> EXERCISE AIM
Retype all of the data that follows, line for line.
========
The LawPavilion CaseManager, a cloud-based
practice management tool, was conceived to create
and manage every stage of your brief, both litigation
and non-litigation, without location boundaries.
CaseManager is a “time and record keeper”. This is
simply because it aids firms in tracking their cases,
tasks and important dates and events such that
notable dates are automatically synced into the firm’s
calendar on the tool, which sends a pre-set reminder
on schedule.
========
> ANSWER AREA
The LawPavilion CaseManager, a cloud-based
practice management tool, was conceived to create
and manage every stage of your brief, both litigation
and non-litigation, without location boundaries.
CaseManager is a “time and record keeper”. This is
simply because it aids firms in tracking their cases,
tasks and important dates and events such that
notable dates are automatically synced into the firm’s
calendar on the tool, which sends a pre-set reminder
on schedule.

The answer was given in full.